- Born: December 1985 (age 40) Herat, Afghanistan
- Education: Herat University (Persian literature)
- Occupations: Educator, women's rights advocate
- Known for: Founder of the Herat Online School and Afghanistan Education Action
- Children: 3
- Awards: BBC 100 Women (2021)

= Angela Ghayour =

Afghan educator and advocate

Angela Ghayour is an Afghan educator and advocate for women's rights. After facing challenges with formal education as a child refugee in Iran, she began teaching literacy and numeracy to other refugee children. She founded Afghanistan Education Action.

== Early life and education ==
Ghayour was born in Herat, Afghanistan, in December 1985, and faced challenges with formal education during her early years as a refugee in Iran. The family left Afghanistan in 1992, at the start of the country's civil war. From around the age of 13, she taught literacy and numeracy to other Afghan refugee children in the garden of her father, who worked as a gardener.

After returning to Afghanistan in 2002, she pursued higher education at Herat University, earning a degree in Persian literature. Her experiences in Afghan classrooms and the impact of the Taliban's rule on education deeply influenced her.

==Life and career==

She later moved to the Netherlands and, in 2018, settled in the United Kingdom with her three children. She lives in Brighton, where she has worked part-time as an engineering assistant alongside running her school.

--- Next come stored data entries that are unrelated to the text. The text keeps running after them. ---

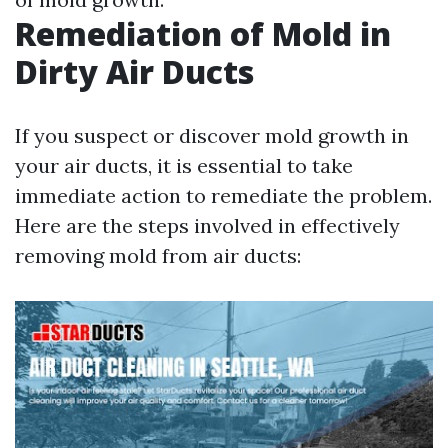
Remediation of Mold in
Dirty Air Ducts
If you suspect or discover mold growth in
your air ducts, it is essential to take
immediate action to remediate the problem.
Here are the steps involved in effectively
removing mold from air ducts:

Ghayour founded the Herat Online School on 16 August 2021, the day after the Taliban takeover of Kabul, using social media and Telegram to recruit volunteer teachers. The school grew from 35 students and a handful of Iran-based volunteer teachers in its first week to about 1,300 students aged 7 to 35 and more than 500 volunteer teachers, mostly Persian-speaking and based in Iran, by December 2021. Classes, held via Skype, Zoom and Telegram, covered subjects including mathematics, science, politics, economics, astronomy, music, art, sculpture, and 17 languages, alongside compulsory critical-thinking lessons. The school also enrolled around 60 male students in Afghanistan and among Afghan refugees in Iran, and arranged volunteer therapists to support students facing hardships such as poverty and forced marriage. Its motto is "the pen instead of the gun".

She later established Afghanistan Education Action (AEA), a UK-based charity. AEA provides educational resources and access to quality education, empowering Afghan girls and women despite ongoing challenges.

In 2021, she was recognized by the BBC as one of their 100 Women.